Shipping by rail nets higher price for North Dakota crude
AP/Fuel Fix:
The percentage of North Dakota oil shipped by rail will likely jump significantly in the next year as producers increasingly turn to trains to reach U.S. refineries where premium prices are fetched, the state’s top oil regulator told lawmakers Thursday.The production is out performing the infrastructure to get the oil to market in more efficient pipelines. The Cushing, Oklahoma bottleneck should ease with the opening of the southern portion of the Keystone XL pipeline connecting it to Texas refineries.
Lynn Helms, director of the Department of Mineral Resources, told the Legislature’s Government Finance Committee that he expects as much as 90 percent of the state’s crude will move by rail in 2014, up from about 60 percent at present.
North Dakota, the nation’s No. 2 oil producer behind Texas, is on pace to surpass 1 million barrels daily early in 2014, Helms has said.

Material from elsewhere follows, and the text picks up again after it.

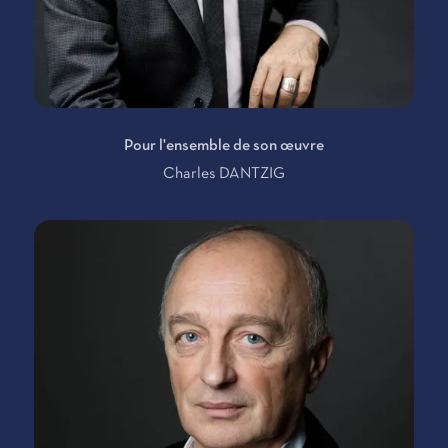
Pour l'ensemble de son œuvre
Charles DANTZIG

North Dakota oil prices have been slipping since July, from about $96 a barrel to an average this month of $73.50. The benchmark price for light sweet crude is set in Cushing, Okla. Oil from North Dakota and Texas is “flooding” that major crude hub where most U.S. shipments are sent, Helms said.
Crude shipped by rail to East, West and Gulf Coast refineries can fetch up to $30 more per barrel than the benchmark set at Cushing, Helms said.
It costs about $6 per barrel to ship by pipeline and about $12 per barrel by rail, and even with the higher shipping, producers are able to net about $24 more per barrel by sending it on trains, he said.